Ms Roxon says more than 1.1 million individual healthcare identifiers are already in use across Australia in the three sites leading the implementation of the PCEHR program.
More here:
The second and deeper coverage is here:

Issues still to be resolved on e-health records program

THE revised concept of operations for the Gillard government's $500 million e-health records program fleshes out some details but many of the ticklish issues around funding, governance and medico liability remain "out of scope".
Consultations threw up concerns that as yet, there are no arrangements for long-term management of the personally controlled e-health record (PCEHR) program and related services, that there is no ongoing funding beyond its July 1 startup date, and that there is no money on the table to compensate doctors for the creation and maintenance of uploaded patient information.
Nor has the question of funding for software and systems upgrades, and integration, been addressed.

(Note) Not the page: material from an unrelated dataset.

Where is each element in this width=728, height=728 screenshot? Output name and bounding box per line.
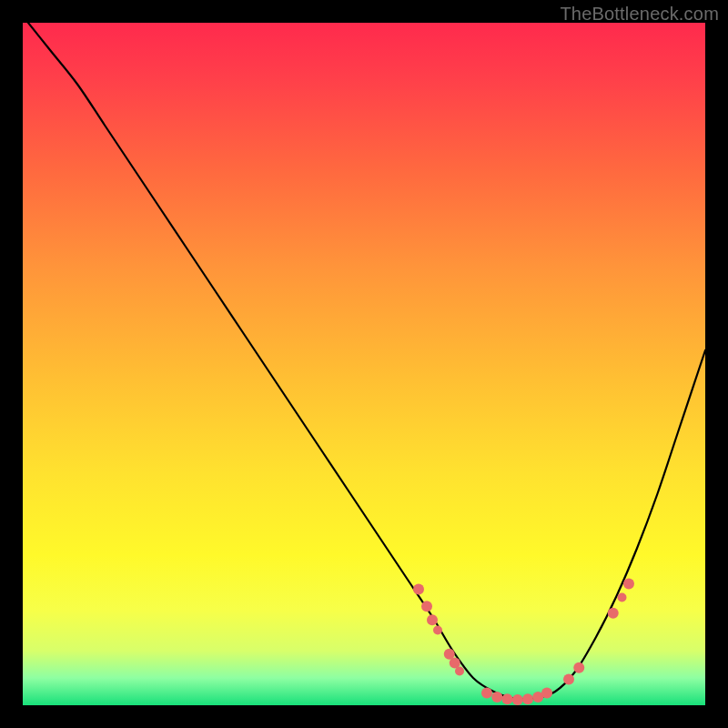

Also out of scope are the crucial enabling laws and regulatory details - a separate public consultation over a legal issues paper has closed, but the government is yet to respond to the matters raised - including sanctions for disclosure of sensitive material.
Nevertheless, Health Minister Nicola Roxon will release the revamped blueprint in Canberra today, where a model healthcare display has been set up in Parliament House to showcase the power of new technologies in improving patient care and supporting reform measures.
"This is a big step forward for e-health," she will tell guests. "The finalised concept will be used by our infrastructure partners to build the system, and allow Australians to sign up for a PCEHR from July next year."
Last month, the government sealed a $77m contract with an Accenture-led consortium to build and test the national IT infrastructure before the end of June; the same team is delivering Singapore's $146m electronic patient records system for doctors caring for the nation's four million people.
But Accenture's local project boss, Brad Cable, says Australia will not get a "cookie cutter copy" of the Singaporean system, due to the different approach demanded by the patient control aspects.
While the latest document includes "refinements" to the original draft following consultations, the overall design and operational concept are largely unchanged.
The PCEHR will be voluntary for both patients and medical providers, who will have to opt-in to the system if they wish to participate; the personal record will not replace doctors' own patient records; a national repository will hold a basic shared health summary, some agreed uploaded documents, and patients' own notes.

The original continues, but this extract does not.